Scan the records for lines with the word "DECAL", and copy every such line.

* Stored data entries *
··········

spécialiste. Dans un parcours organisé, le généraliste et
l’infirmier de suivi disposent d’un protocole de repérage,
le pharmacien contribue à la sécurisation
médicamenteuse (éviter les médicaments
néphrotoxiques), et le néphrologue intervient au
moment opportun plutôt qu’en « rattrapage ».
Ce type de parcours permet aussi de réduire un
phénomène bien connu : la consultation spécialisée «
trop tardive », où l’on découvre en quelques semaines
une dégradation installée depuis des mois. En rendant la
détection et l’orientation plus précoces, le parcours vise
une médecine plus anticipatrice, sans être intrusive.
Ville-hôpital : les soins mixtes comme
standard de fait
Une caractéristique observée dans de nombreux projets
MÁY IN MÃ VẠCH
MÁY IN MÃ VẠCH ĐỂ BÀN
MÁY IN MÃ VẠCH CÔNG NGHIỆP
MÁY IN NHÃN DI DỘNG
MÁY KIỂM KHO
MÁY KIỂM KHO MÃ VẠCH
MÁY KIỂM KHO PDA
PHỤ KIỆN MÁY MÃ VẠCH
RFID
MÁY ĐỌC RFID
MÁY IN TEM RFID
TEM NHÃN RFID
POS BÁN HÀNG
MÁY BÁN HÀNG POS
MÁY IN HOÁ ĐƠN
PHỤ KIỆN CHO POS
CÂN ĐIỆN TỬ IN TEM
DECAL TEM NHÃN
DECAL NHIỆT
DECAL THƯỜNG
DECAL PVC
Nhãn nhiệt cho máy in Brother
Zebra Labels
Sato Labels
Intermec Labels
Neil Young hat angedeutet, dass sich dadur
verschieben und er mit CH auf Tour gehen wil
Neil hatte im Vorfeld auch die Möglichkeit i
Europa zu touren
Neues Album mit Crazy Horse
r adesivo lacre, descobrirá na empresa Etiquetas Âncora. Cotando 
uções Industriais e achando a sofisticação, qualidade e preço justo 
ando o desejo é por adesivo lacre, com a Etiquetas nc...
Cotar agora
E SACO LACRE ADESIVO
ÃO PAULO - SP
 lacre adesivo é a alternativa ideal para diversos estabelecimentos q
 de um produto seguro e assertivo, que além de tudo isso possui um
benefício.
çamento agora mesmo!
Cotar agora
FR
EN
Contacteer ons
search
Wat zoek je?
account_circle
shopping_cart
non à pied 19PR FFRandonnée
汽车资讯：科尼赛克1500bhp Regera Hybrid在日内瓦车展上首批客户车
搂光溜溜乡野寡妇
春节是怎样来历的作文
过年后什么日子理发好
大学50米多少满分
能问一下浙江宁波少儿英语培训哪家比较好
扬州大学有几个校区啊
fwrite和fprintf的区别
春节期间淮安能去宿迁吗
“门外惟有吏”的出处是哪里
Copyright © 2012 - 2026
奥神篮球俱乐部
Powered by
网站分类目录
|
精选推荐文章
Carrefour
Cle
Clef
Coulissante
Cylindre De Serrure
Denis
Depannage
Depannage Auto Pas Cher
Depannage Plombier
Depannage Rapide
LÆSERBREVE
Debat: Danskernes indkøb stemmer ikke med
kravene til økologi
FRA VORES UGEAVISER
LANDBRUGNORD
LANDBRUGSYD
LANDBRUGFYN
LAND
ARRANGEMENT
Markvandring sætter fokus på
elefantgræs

··········

* ANSWER TO THE PROBLEM *
DECAL TEM NHÃN
DECAL NHIỆT
DECAL THƯỜNG
DECAL PVC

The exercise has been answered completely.